‘Lessons were not properly learned’

© Twitter/@jeremycorbyn

Today, it is ten years since Jeremy Corbyn was elected leader of the Labour Party, with just shy of 60% of the 250,000 votes against second-placed Andy Burnham, a result greeted with a mixture of astonishment, surprise and horror by many of those present. It was the highest proportion of votes won by anyone in a Labour leadership election since ‘One Member One Vote’ (OMOV) elections for leader began – though his result the following year was even higher.

Jeremy Corbyn was a reluctant Leader of the Party, reluctant even as a candidate. He agreed to stand but cautioned me, who had been tasked with getting the nominations he had needed to become a valid candidate, to “make bloody sure I don’t win!” He stood out of a sense of duty, having been persuaded that it was “his turn”.

His first public outing as a candidate (at that stage to get enough nominations to be in the ballot of individual and affiliated members) was at the GMB Congress in Dublin where he received a remarkably good reception on the basis that he gave honest answers to difficult questions. He said what he really thought rather than the cautious and rather evasive responses of the others. He came across like an ordinary, decent bloke (which he is) and he won over many who had started as sceptics.

However, he had to contend with a furious response from the ‘Blairite’ Right within the Labour Party on several issues including Brexit – on which, whatever his personal opinion may have been, he backed remaining in the EU like the overwhelming majority of party members including 80% of Corbyn supporters (based on internal polling).

Corbyn had appointed to the front-bench a team of spokespersons fairly representative of Labour MPs. In June 2016, there occurred what became known as “the chicken coup” when large numbers of front-bench spokespersons – who had never been supporters of Corbyn’s  leadership – resigned from the front-bench, destroying draft amendments due to be put to government bills and accompanying notes. Then a ‘soft-left’ delegation asked Corbyn to resign. He refused, whereupon vacancies on the front bench were filled from amongst those willing.

Internal dissent continued with a mass demonstration in Parliament Square called by the Corbyn camp, plus two high-court actions, one to force Corbyn to seek nominations, even though he was the sitting leader ,from opponents of Corbyn; and another to continue to allow new members to vote. After success in the Courts on both counts, he won a second leadership election.
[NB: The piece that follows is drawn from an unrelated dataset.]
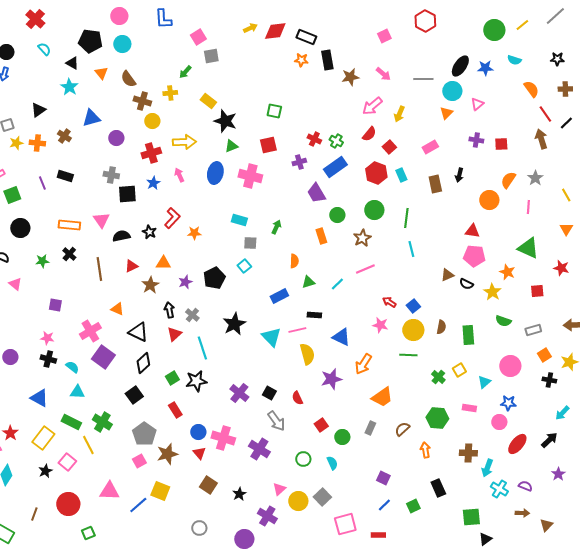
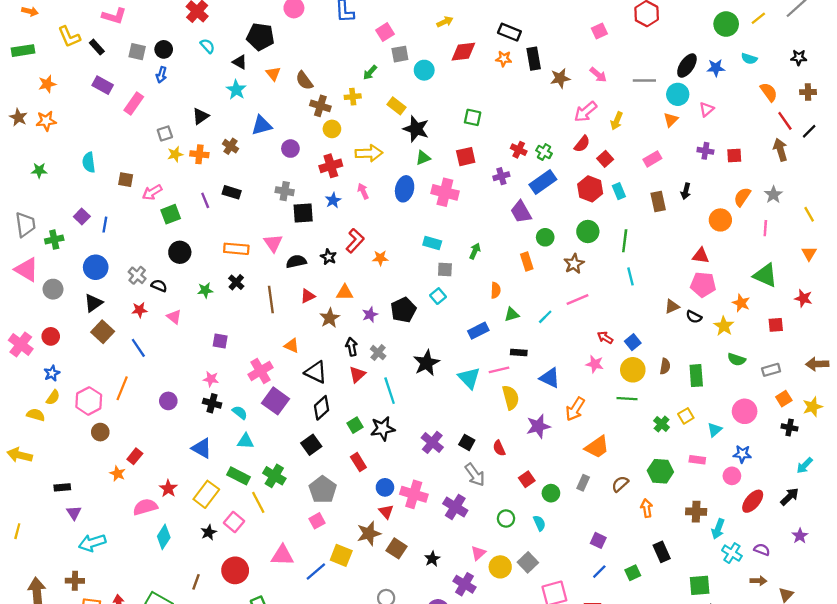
red diamond: (275, 31) -> (463, 52), moved
cyan circle: (122, 44) -> (424, 70), moved
brown star: (167, 454) -> (369, 533), moved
Although Jeremy Corbyn did not win the 2017 general election which followed, he won 12,877,918 votes, 40.0% of the vote, compared with the 13,636,684 votes for the Tories, or 42.3% of the total, a much better result than most commentators predicted. This secured his position as Leader. 
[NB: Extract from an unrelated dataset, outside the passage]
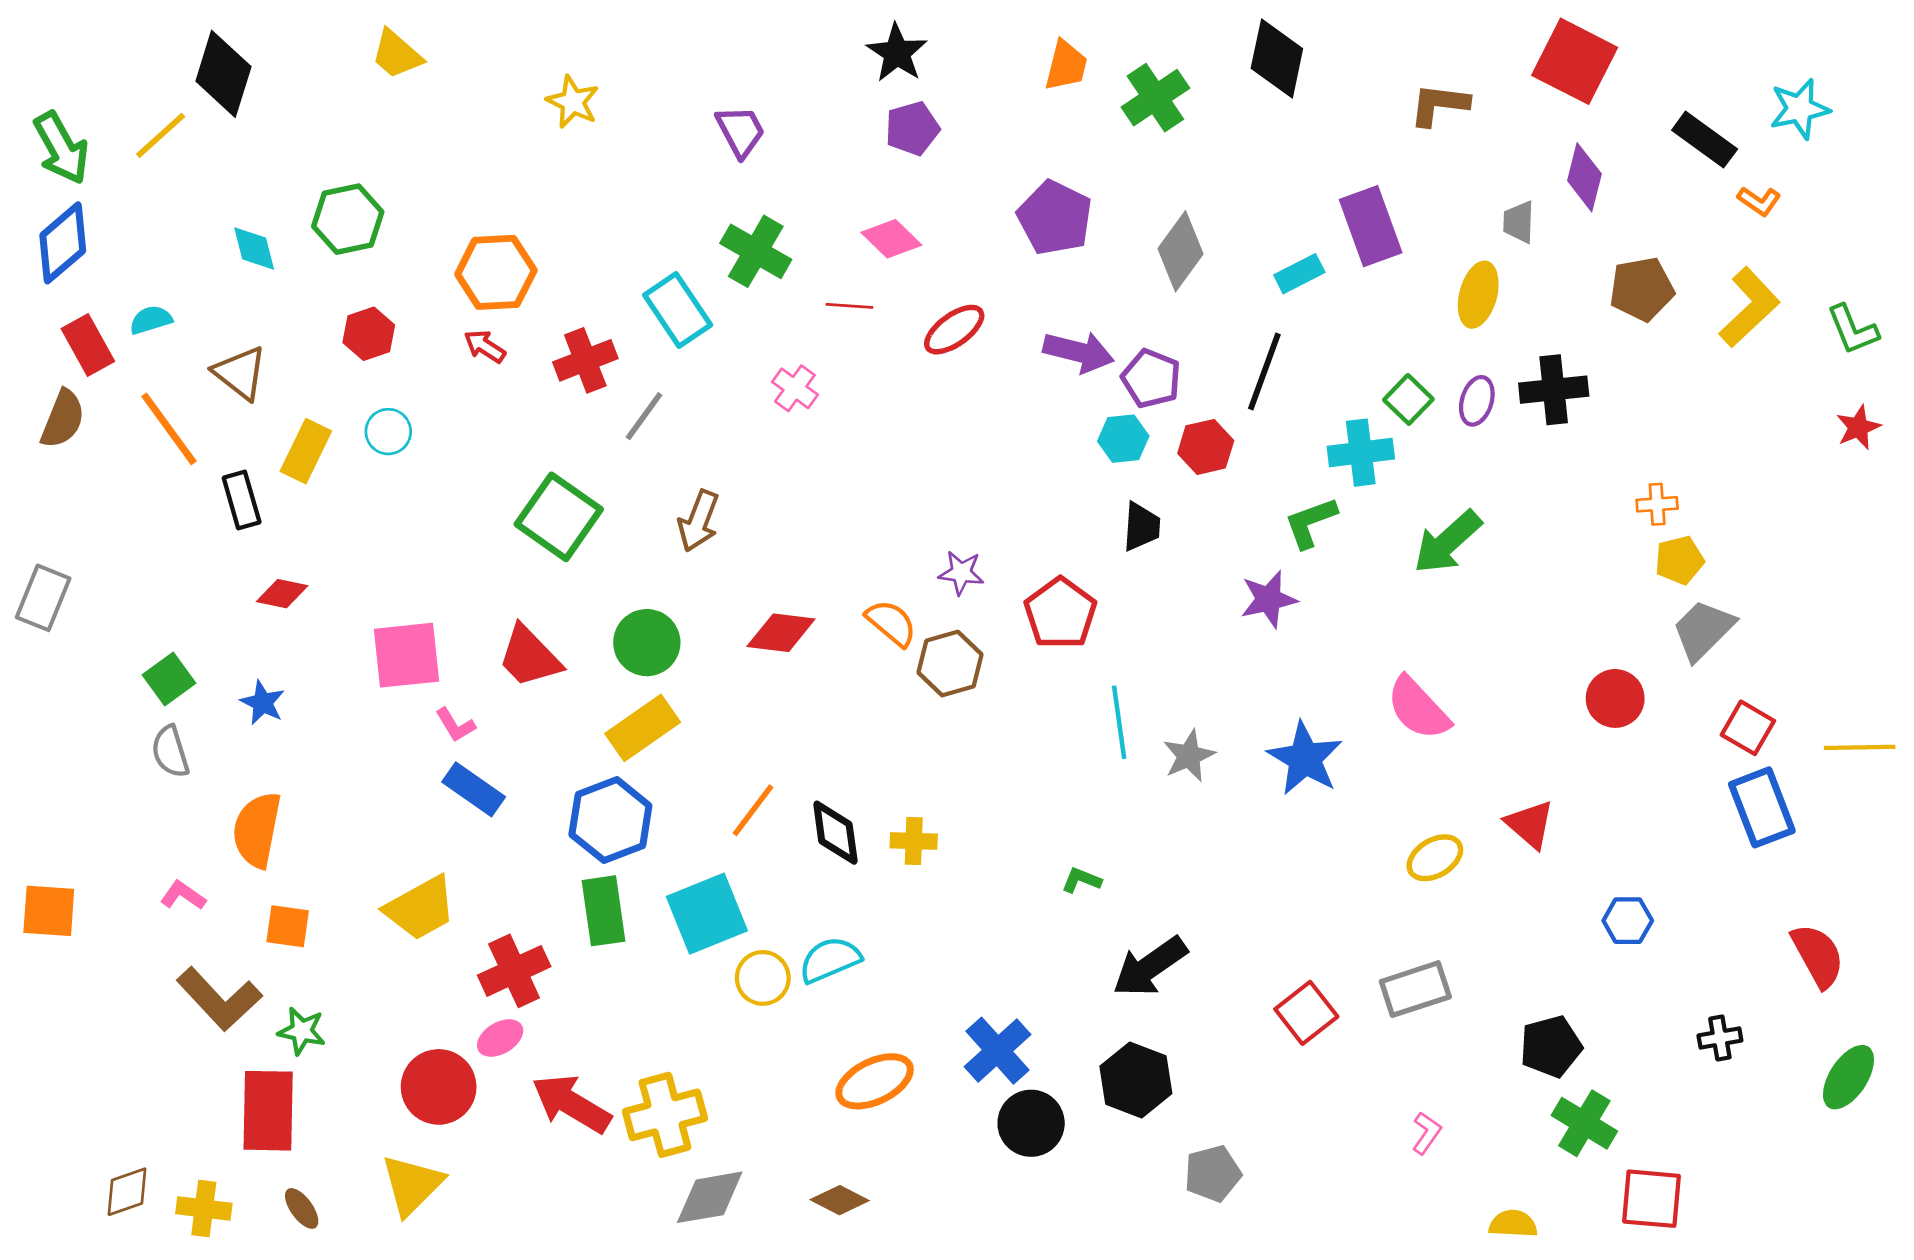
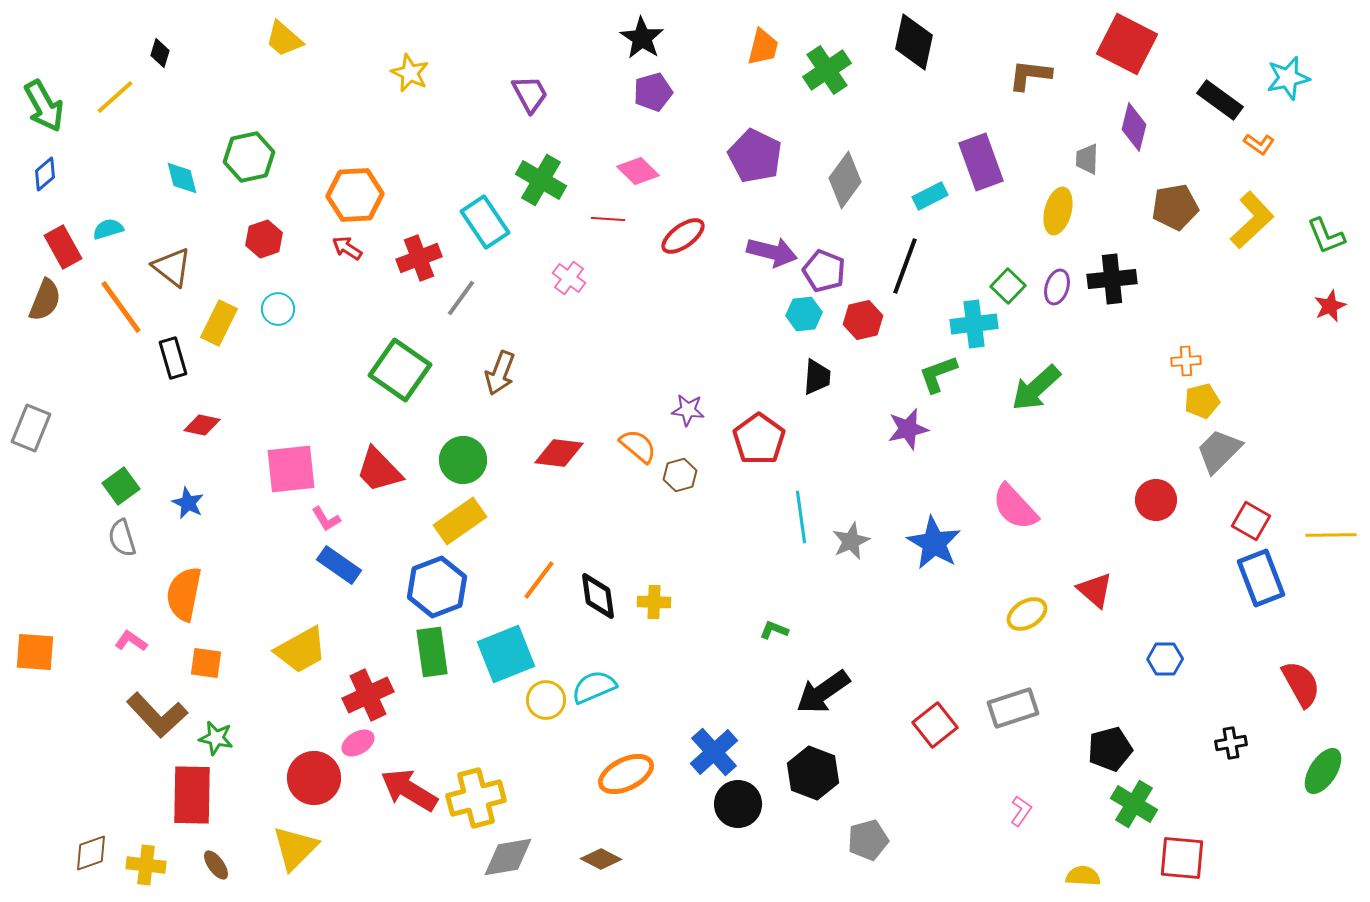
black diamond: (223, 74) -> (160, 53), size x0.5
blue diamond: (63, 243) -> (45, 174), size x0.6
brown hexagon: (950, 664) -> (680, 475), size x0.7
That was not the end of Corbyn’s problems, however. There were a growing number of cases of alleged antisemitism being taken through the Labour Party’s disciplinary process. Having sat on disciplinary panels with many such cases myself, I know know just how shocking some of these cases were, often, though not always, involving equating Zionism with Racism. The severity did vary from the very serious cases to ones which arose from ignorance rather than malice and extreme prejudice.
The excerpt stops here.